Dans un contexte de changement de cap imposé par les actionnaires, Corinne Lepage analyse le jugement du tribunal de la Haye contre Shell, capital au niveau de l’obligation de responsabilité, de réduction d’émissions et de respect des droits.

Publié le 28/05/2021

La journée du 26 mai 2021 pourra être marquée d’une pierre blanche pour les défenseurs du climat.

On sait en effet que les deux leviers, de la justice climatique d’une part et de la pression financière d’autre part, sont actuellement les plus efficaces pour réorienter le modèle économique.

Sans doute les condamnations successives des États, aux Pays-Bas (arrêt Urgenda du 20 décembre 2019[1]), en France (arrêt Grande-Synthe, CE du 19 novembre 2020, n°427301[2]) et en Allemagne (arrêt de la cour de Karlsruhe du 29 avril 2021[3]), qui s’inscrivent dans la suite des nombreux procès climatiques en cours dans le monde, ont sonné le glas de l’inaction face aux engagements des accords de Paris.

Mais le passage de la contrainte publique exercée par le juge sur les États, à la contrainte exercée par les États ou d’autres sur les entreprises, en particulier les sociétés pétrolières, est une étape autrement plus difficile à franchir. Rappelons que, selon l’Agence internationale de l’énergie (AIE), ce secteur est à l’origine des trois quarts des émissions de gaz à effet de serre. Et même si les promesses des accords de Paris étaient tenues, 22 milliards de tonnes de CO2 seraient encore émises en 2050, ce qui est incompatible avec un objectif de 1,5°C ou même 2°C.
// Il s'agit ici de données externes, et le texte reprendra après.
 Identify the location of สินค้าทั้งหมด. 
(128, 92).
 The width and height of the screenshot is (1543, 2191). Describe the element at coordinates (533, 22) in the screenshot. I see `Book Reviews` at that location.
Pourtant ce 26 mai 2021, deux digues ont sauté.

 

Les ONG face aux actionnaires pétroliers, l’exemple d’Exxon Mobil

La première est le fruit d’une lente évolution.

Voilà en effet plusieurs années que les ONG ont ciblé les majors du pétrole, premiers pollueurs de la planète, pour essayer de changer leur stratégie.

En particulier l’ONG Carbon Tracker, spécialisée dans la dépréciation des actifs liés au dérèglement climatique, est parvenue à faire prendre en compte celui-ci parmi les risques financiers majeurs.

Déjà en 2018, le rapport de la Commission mondiale sur l’économie et le climat de l’ONU en faisait état, estimant le risque de perte nette comme étant 12 fois supérieur à celui représenté par les Hedge funds en 2008. Pour le charbon, la cause est maintenant largement entendue et les établissements financiers et les investisseurs se retirent progressivement de tout nouveau projet. Mais il en va différemment pour le pétrole et le gaz.

Certes dans un rapport publié le 18 mai 2021, en vue de la préparation de la COP 26[4], l’Agence internationale de l’énergie (AIE) appelle à ne plus investir dans de nouvelles installations pétrolières et gazières.

Pourtant selon Novethic (27 mai 2021), les sociétés pétrolières avaient approuvé pour 50 milliards de projets incompatibles avec les objectifs climatiques[5]. Quoiqu’il en soit, le regard des financiers, des investisseurs et des assureurs sur les investissements dans les hydrocarbures a changé, même si la concrétisation de cette évolution se fait attendre. C’est la raison pour laquelle les défenseurs du climat s’intéressent désormais aux actionnaires, c’est-à-dire ceux qui approuvent en dernier lieu la stratégie des entreprises[6]. C’est dans ce contexte que l’assemblée générale d’Exxon Mobil, tenue le 26 mai 2021, est exemplaire. En effet les actionnaires ont imposé deux administrateurs prêts à changer de modèle, grâce au soutien du fonds BlackRock et d’une partie des actionnaires[7].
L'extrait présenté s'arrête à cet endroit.